(RECORDS SHOWN)

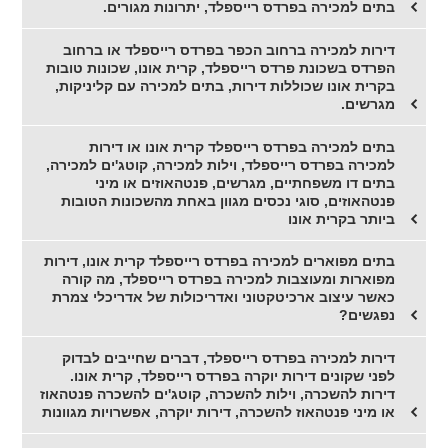
בתים למכירה בפרדס רייספלד, יתרונות מגורים.
דירות למכירה ברחוב הכפר בפרדס רייספלד או ברחוב
הפרדס בשכונת פרדס רייספלד, קרית אונו, שכונות טובות
בקרית אונו שכוללות דירות, בתים למכירה עם קליניקות,
מגרשים.
בתים למכירה בפרדס רייספלד קרית אונו או דירות
למכירה בפרדס רייספלד, וילות למכירה, קוטג'ים למכירה,
בתים דו משפחתיים, מגרשים, פנטהאוזים או מיני
פנטהאוזים, סוגי נכסים מגוון באחת מהשכונות הטובות
ביותר בקרית אונו
בתים מפוארים למכירה בפרדס רייספלד קרית אונו, דירות
מפוארות ומעוצבות למכירה בפרדס רייספלד, מה קורה
כאשר עיצוב ארכיטקטוני ואדריכולות של אדריכלי צמרת
נפגשים?
דירות למכירה בפרדס רייספלד, דברים שחייבים לבדוק
לפני שקונים דירות יוקרה בפרדס רייספלד, קרית אונו.
דירות להשכרה, וילות להשכרה, קוטג'ים להשכרה פנטהאוז
או מיני פנטהאוז להשכרה, דירות יוקרה, אפשרויות מגוונות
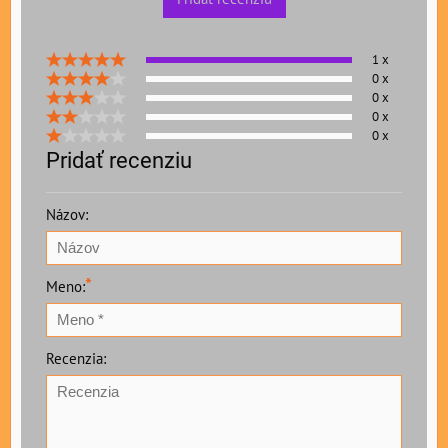
1 x
0 x
0 x
0 x
0 x
Pridať recenziu
Názov:
*
Meno:
Recenzia:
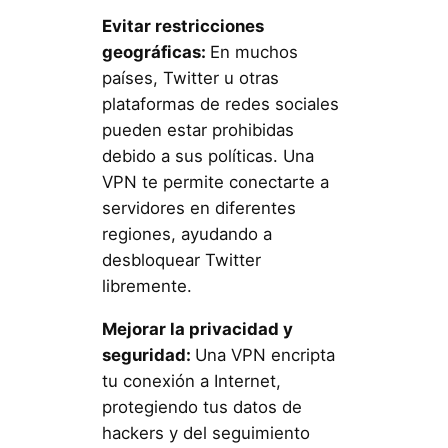
Evitar restricciones
geográficas:
En muchos
países, Twitter u otras
plataformas de redes sociales
pueden estar prohibidas
debido a sus políticas. Una
VPN te permite conectarte a
servidores en diferentes
regiones, ayudando a
desbloquear Twitter
libremente.
Mejorar la privacidad y
seguridad:
Una VPN encripta
tu conexión a Internet,
protegiendo tus datos de
hackers y del seguimiento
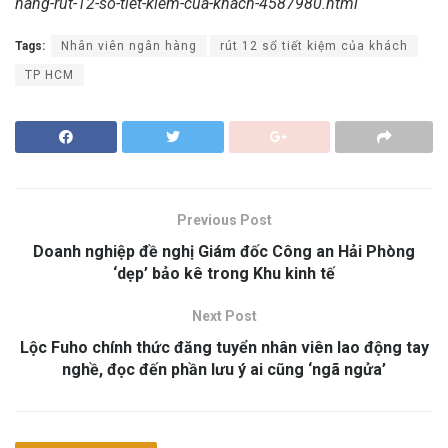
hang-rut-12-so-tiet-kiem-cua-khach-4587980.html
Tags:
Nhân viên ngân hàng
rút 12 sổ tiết kiệm của khách
TP HCM
Previous Post
Doanh nghiệp đề nghị Giám đốc Công an Hải Phòng
‘dẹp’ bảo kê trong Khu kinh tế
Next Post
Lộc Fuho chính thức đăng tuyển nhân viên lao động tay
nghề, đọc đến phần lưu ý ai cũng ‘ngã ngửa’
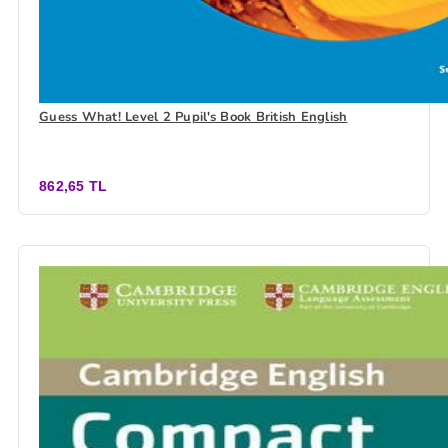
Guess What! Level 2 Pupil's Book British English
862,65 TL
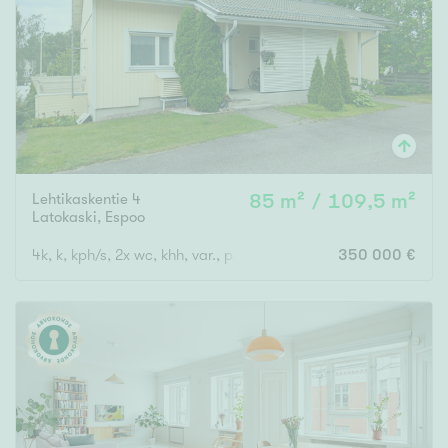
Tyydyttävä
Välttävä
Ominaisuudet
Hissi
Järvi- tai merinäköala
Maalämpö
Lehtikaskentie 4
85 m² / 109,5 m²
Latokaski
,
Espoo
Oma ranta
4k, k, kph/s, 2x wc, khh, var., parveke, terassi- ja piha-alue
350 000 €
Oma sauna
Parveke
Senioriasunto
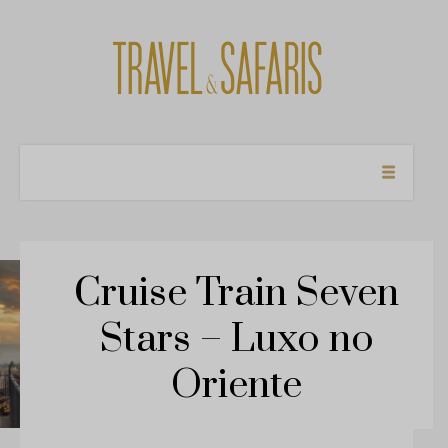
Cruise Train Seven
Cl
×
Like our facebook page
Stars – Luxo no
Oriente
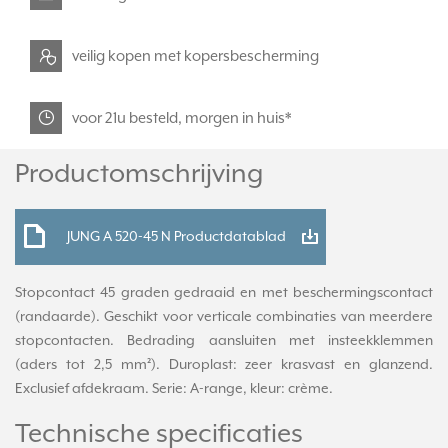
veilig kopen met kopersbescherming
voor 21u besteld, morgen in huis*
Productomschrijving
JUNG A 520-45 N Productdatablad
Stopcontact 45 graden gedraaid en met beschermingscontact
(randaarde). Geschikt voor verticale combinaties van meerdere
stopcontacten. Bedrading aansluiten met insteekklemmen
(aders tot 2,5 mm²). Duroplast: zeer krasvast en glanzend.
Exclusief afdekraam. Serie: A-range, kleur: crème.
Technische specificaties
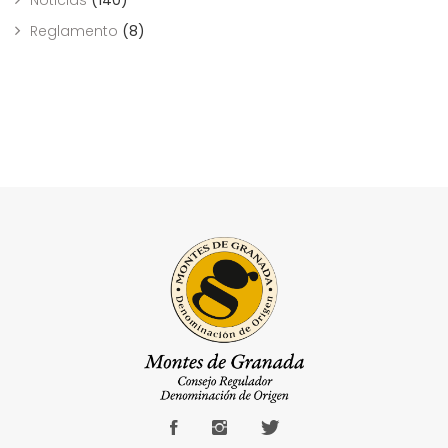
Noticias
(140)
Reglamento
(8)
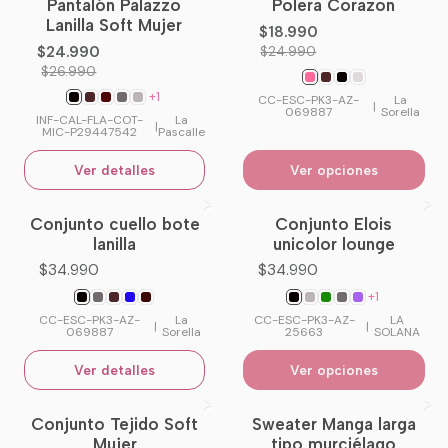
Pantalón Palazzo
Polera Corazon
-7%
OFF
-24%
OFF
Lanilla Soft Mujer
$18.990
No disponible
$24.990
$24.990
$26.990
+1
CC-ESC-PK3-AZ-
La
|
069887
Sorella
INF-CAL-FLA-COT-
La
|
MIC-P29447542
Pascalle
Ver detalles
Ver opciones
Conjunto cuello bote
Conjunto Elois
No disponible
lanilla
unicolor lounge
$34.990
$34.990
+1
CC-ESC-PK3-AZ-
La
CC-ESC-PK3-AZ-
LA
|
|
069887
Sorella
25663
SOLANA
Ver detalles
Ver opciones
Conjunto Tejido Soft
Sweater Manga larga
-13%
OFF
-17%
OFF
Mujer
tipo murciélago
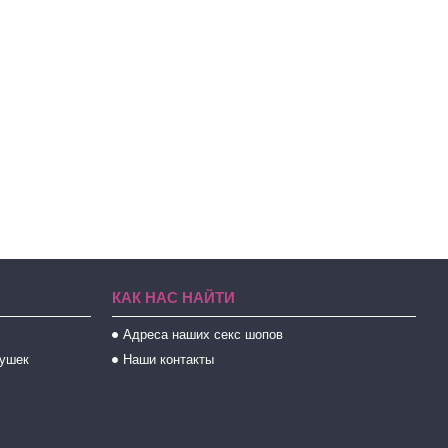
КАК НАС НАЙТИ
Адреса наших секс шопов
рушек
Наши контакты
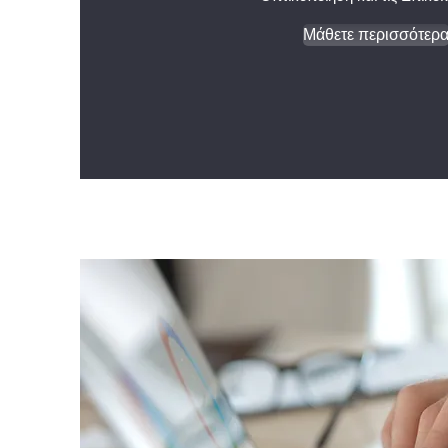
Μάθετε περισσότερ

(End RECORDS SHOWN)

Produce an exact reproduction of the listing above, limited to the lines starting at the line with "stopcontacten. Bedrading aansluiten" and ending at the line with "КАК НАС НАЙТИ", both kept, with every picture left out.

→ **WRITTEN RESPONSE**:
stopcontacten. Bedrading aansluiten met insteekklemmen
(aders tot 2,5 mm²). Duroplast: zeer krasvast en glanzend.
Exclusief afdekraam. Serie: A-range, kleur: crème.
Technische specificaties
Noticias
(140)
Reglamento
(8)
Pantalón Palazzo
Polera Corazon
-7%
OFF
-24%
OFF
Lanilla Soft Mujer
$18.990
No disponible
$24.990
$24.990
$26.990
+1
CC-ESC-PK3-AZ-
La
|
069887
Sorella
INF-CAL-FLA-COT-
La
|
MIC-P29447542
Pascalle
Ver detalles
Ver opciones
Conjunto cuello bote
Conjunto Elois
No disponible
lanilla
unicolor lounge
$34.990
$34.990
+1
CC-ESC-PK3-AZ-
La
CC-ESC-PK3-AZ-
LA
|
|
069887
Sorella
25663
SOLANA
Ver detalles
Ver opciones
Conjunto Tejido Soft
Sweater Manga larga
-13%
OFF
-17%
OFF
Mujer
tipo murciélago
КАК НАС НАЙТИ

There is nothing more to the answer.